Recent developments in financial markets in India and potential uncertainties in global markets warrant a higher priority for managing appropriate liquidity conditions in the policy hierarchy at the current juncture.
The Reserve Bank will continue with its policy of active demand management of liquidity through appropriate use of the CRR stipulations and open market operations (OMO) including the MSS and LAF, using all the policy instruments at its disposal flexibly, as and when the situation warrants.
Barring the emergence of any adverse and unexpected developments in various sectors of the economy and keeping in view the current assessment of the economy including the outlook for inflation, the overall stance of monetary policy in the period ahead will broadly continue to be:
1) To reinforce the emphasis on price stability and well-anchored inflation expectations while ensuring a monetary and interest rate environment that supports export and investment demand in the economy so as to enable continuation of the growth momentum.
2) To re-emphasise credit quality and orderly conditions in financial markets for securing macroeconomic and, in particular, financial stability while simultaneously pursuing greater credit penetration and financial inclusion.
3) To respond swiftly with all possible measures as appropriate to the evolving global and domestic situation impinging on inflation expectations, financial stability and the growth momentum.
Bank Rate kept unchanged at 6.0 per cent.
Reverse Repo Rate and Repo Rate under LAF kept unchanged at 6.00 per cent and 7.75 per cent, respectively.

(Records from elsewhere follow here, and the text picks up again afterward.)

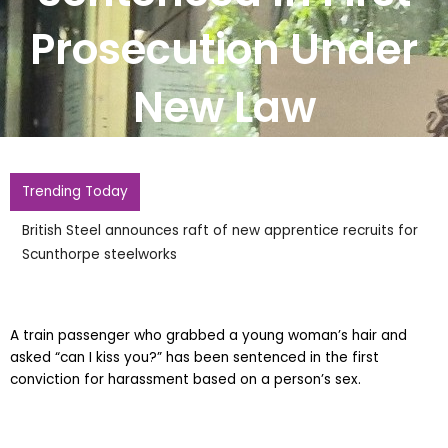
Prosecution Under
New Law
Trending Today
British Steel announces raft of new apprentice recruits for
Scunthorpe steelworks
A train passenger who grabbed a young woman’s hair and
asked “can I kiss you?” has been sentenced in the first
conviction for harassment based on a person’s sex.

In view of the current macroeconomic and overall monetary and liquidity conditions, it has been decided to withdraw the ceiling of Rs. 3,000 crore on daily reverse repo under the LAF with effect from Monday, August 6, 2007. The Reserve Bank, however, retains the discretion to re-impose a ceiling as appropriate and has the flexibility to conduct repo/reverse repo auctions at a fixed rate or at variable rates as circumstances warrant.
The Reserve Bank retains the option to conduct overnight or longer term repo/reverse repo under the LAF depending on market conditions and other relevant factors. The Reserve Bank will continue to use this flexibility including the right to accept or reject tender(s) under the LAF, wholly or partially, if deemed fit, so as to make efficient use of the LAF in daily liquidity management.
The second LAF, which was introduced from November 28, 2005 and is conducted between 3.00 p.m. and 3.45 p.m. on a daily basis, is withdrawn with effect from Monday, August 6, 2007.
On a review of the current liquidity situation, it is considered desirable to increase the CRR by 50 basis points to 7.0 per cent with effect from the fortnight beginning August 4, 2007.
The Mid-Term Review of the Annual Policy Statement for the year 2007- 08 will be undertaken on October 30, 2007.